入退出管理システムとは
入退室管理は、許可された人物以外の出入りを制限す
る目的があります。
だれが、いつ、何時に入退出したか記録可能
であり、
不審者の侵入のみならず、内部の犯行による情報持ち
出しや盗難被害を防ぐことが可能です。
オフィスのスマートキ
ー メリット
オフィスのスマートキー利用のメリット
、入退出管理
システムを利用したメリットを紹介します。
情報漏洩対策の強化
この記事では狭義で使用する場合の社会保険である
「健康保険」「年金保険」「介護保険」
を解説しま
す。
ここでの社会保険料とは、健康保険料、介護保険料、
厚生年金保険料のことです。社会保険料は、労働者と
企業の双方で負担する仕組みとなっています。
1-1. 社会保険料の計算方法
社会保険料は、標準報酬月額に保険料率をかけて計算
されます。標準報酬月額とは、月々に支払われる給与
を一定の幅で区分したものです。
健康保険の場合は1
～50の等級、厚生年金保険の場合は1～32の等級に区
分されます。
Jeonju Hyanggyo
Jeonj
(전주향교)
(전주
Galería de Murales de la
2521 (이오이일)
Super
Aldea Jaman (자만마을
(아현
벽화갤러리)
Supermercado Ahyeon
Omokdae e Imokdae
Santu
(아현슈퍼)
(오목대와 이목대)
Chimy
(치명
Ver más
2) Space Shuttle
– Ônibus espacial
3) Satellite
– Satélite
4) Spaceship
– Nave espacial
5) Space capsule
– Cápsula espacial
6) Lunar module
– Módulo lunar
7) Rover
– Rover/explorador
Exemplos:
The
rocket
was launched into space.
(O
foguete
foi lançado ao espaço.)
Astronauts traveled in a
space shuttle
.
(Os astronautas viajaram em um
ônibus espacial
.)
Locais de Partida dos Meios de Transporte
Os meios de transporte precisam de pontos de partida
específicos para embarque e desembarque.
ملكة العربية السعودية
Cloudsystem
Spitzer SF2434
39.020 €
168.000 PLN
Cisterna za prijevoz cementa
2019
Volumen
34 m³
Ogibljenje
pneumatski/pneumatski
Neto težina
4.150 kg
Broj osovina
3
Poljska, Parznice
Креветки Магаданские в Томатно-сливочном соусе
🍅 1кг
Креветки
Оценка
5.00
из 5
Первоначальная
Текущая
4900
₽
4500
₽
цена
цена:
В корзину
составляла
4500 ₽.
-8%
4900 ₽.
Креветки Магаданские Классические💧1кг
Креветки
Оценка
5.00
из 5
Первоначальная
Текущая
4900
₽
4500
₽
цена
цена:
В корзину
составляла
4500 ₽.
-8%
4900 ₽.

- Activity:
Among the entries, find every line holding "Магаданские" and return it.

- Written solution:
Креветки Магаданские в Томатно-сливочном соусе
Креветки Магаданские Классические💧1кг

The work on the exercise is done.